Racial disparities grow in Minnesota as poverty increases, household income declines

September 22, 2011

Earlier this month, we learned the distressing (but not surprising) news that poverty is increasing and median household income is declining in Minnesota. The U.S. Census is out with another report showing even worse news. Minnesota has an unfortunate history of racial disparities, with communities of color experiencing worse economic outcomes than their white counterparts. Thursday’s release of the American Community Survey (ACS) reveals that racial disparities in the state continue to grow.
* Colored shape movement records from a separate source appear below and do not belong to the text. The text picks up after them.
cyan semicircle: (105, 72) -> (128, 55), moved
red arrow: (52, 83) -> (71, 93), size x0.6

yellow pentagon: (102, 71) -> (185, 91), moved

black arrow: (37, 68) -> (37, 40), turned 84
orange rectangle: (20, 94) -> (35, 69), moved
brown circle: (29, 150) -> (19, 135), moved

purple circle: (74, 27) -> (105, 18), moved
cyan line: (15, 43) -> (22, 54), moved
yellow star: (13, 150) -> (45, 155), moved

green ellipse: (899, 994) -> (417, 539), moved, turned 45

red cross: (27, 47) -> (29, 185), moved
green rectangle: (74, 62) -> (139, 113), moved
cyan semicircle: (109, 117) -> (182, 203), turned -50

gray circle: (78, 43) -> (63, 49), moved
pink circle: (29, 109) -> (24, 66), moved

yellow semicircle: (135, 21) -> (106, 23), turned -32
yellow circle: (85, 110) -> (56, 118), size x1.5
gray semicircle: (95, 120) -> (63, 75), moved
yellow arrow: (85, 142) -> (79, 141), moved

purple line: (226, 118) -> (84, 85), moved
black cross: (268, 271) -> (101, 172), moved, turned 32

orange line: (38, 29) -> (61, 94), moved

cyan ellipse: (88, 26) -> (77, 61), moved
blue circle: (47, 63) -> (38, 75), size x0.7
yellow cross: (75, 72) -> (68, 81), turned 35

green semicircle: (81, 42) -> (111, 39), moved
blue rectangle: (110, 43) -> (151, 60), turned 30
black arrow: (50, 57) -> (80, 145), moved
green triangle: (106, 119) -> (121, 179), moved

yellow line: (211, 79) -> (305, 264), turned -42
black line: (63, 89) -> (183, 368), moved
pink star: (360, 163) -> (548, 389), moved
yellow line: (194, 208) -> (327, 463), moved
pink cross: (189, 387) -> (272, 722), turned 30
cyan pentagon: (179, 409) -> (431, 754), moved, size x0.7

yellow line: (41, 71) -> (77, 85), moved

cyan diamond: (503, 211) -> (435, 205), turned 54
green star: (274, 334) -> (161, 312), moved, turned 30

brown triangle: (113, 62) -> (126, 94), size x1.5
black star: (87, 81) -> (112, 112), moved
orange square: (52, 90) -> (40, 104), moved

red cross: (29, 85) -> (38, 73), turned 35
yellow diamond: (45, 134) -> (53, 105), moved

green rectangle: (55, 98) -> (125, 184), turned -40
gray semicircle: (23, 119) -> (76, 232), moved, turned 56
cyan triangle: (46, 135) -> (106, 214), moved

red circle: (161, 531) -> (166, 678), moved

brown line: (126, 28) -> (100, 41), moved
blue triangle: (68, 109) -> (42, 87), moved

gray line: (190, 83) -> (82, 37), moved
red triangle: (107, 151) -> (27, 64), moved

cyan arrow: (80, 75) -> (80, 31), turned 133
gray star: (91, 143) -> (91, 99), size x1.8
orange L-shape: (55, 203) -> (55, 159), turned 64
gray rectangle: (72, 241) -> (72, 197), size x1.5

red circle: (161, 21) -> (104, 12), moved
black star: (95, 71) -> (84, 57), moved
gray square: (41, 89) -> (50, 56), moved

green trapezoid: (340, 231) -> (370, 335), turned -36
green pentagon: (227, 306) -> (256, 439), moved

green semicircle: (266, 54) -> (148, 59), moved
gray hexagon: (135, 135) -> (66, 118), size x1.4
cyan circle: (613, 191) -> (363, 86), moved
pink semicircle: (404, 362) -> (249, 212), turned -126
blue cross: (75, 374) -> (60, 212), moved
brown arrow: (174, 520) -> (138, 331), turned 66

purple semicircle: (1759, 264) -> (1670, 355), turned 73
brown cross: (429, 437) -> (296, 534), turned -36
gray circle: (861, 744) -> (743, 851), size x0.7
In 2010, 11.6 percent of Minnesotans were living in poverty, up significantly from 9.5 percent in 2007 (just before the last recession). This overall number hides the much deeper levels of poverty within Minnesota’s communities of color. In 2010, 17.8 percent of Asians were living in poverty, as were 24.4 percent of Latinos and 37.2 percent of blacks. Although poverty among white non-Hispanic Minnesotans increased from 7.1 percent in 2007 to 8.4 percent in 2010, poverty among American Indians increased from 30.7 percent to 39.5 percent.

Income disparities also continue to persist in the state. In 2010, the median household income for the Latino, black and American Indian communities fell significantly below the statewide median household income for whites. And those gaps are growing. Among white non-Hispanic households in Minnesota, median income fell by five percent between 2007 and 2010. However, black households experienced a 16 percent drop in median income and American Indian households a 22 percent drop. In 2010, the median household income for both of these communities stood near $27,000, less than half the statewide median of $55,459.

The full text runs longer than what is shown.